Cramér's theorem - Legendre transformation

Question

Consider $X_1, X_2,\dots $ i.i.d. random variables that are geometrically distributed with parameter $\frac 1 2$. With the moment generating function of $X_1$ (from Wikipedia) one gets $$ \Lambda(t) = \log E[e^{tX_1}] = \log \frac{pe^t}{1-(1-p)e^t}=-\log(2) + t-\log\left(1-\frac 1 2 e^t\right). $$ I'd like to know what the rate function $I(\cdot)$ is though. In my textbook, I have this formula $$ I(x)=\Lambda^*(x) = \sup_{t\in\mathbb R}\left\{ tx - \Lambda(t) \right\} = \sup_{t\in\mathbb R}\left\{ tx +\log(2) - t+\log\left(1-\frac 1 2 e^t\right) \right\}. $$ The solution is supposed to be (but have not found a way to get there): $$ I(x)=x\log x-(1+x) \log\left( \frac{1+x}{2} \right). $$ If you could provide one or two hints, I'd be really glad!

Answer 1

Let me give you few steps

1. Show that $\Lambda(t)$ is convex and therefore $tx-\Lambda(t)$ is concave.
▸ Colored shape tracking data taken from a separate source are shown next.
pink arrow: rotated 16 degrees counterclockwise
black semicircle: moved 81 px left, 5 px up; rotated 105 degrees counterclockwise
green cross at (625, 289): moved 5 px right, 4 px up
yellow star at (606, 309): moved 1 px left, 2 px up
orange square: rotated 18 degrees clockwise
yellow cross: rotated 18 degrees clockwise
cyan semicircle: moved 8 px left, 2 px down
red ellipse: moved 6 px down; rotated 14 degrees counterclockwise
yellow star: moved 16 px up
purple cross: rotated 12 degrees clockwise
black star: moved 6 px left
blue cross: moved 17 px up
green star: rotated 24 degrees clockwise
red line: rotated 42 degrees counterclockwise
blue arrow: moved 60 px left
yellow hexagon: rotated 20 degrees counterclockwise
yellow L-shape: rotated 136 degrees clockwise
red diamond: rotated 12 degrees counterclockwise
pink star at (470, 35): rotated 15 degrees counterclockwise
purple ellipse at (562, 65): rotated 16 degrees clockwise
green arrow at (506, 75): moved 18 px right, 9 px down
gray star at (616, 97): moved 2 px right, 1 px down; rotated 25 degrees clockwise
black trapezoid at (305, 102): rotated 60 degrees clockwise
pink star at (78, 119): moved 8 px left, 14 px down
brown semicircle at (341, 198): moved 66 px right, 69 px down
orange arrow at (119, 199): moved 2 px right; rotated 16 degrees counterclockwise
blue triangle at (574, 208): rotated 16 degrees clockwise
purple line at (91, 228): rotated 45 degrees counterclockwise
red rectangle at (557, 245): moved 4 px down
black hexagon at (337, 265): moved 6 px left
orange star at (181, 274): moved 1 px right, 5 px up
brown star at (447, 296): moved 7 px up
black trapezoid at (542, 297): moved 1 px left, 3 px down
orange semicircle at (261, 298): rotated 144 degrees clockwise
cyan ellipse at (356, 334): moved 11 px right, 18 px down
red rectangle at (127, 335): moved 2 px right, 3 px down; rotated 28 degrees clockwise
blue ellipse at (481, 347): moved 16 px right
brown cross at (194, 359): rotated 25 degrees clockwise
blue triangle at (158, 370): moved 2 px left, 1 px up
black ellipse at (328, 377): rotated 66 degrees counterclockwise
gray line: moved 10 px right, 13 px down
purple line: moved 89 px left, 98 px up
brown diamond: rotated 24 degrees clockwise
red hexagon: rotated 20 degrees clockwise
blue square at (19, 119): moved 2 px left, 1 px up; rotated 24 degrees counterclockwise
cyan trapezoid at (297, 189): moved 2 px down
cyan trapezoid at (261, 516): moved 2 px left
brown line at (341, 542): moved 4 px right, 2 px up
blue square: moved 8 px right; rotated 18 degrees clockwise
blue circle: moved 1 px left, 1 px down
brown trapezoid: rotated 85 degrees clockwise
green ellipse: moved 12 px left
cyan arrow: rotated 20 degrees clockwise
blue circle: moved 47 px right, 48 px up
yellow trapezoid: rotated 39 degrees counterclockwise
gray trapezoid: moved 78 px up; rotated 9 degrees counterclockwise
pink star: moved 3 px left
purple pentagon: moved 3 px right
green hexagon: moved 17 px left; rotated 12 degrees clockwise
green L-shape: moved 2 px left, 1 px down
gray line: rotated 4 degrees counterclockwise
Thus there will be just one maximum of $tx-\Lambda(t)$.

2. Now differentiate $tx-\Lambda(t)$ with respect to $t$ and express $e^t$ in terms of $x$.

Response to the comment: your calculation is correct but the confusion occurred because of the definition of geometric distribution that you have used. Use the distribution that has support $\{0,1,2,\ldots\}$ and probability mass function $p_k$, where $$ p_k = \frac{1}{2^{k+1}} \,\text{ for }\,k=0,1,\ldots. $$
Let me know if you can complete it from here.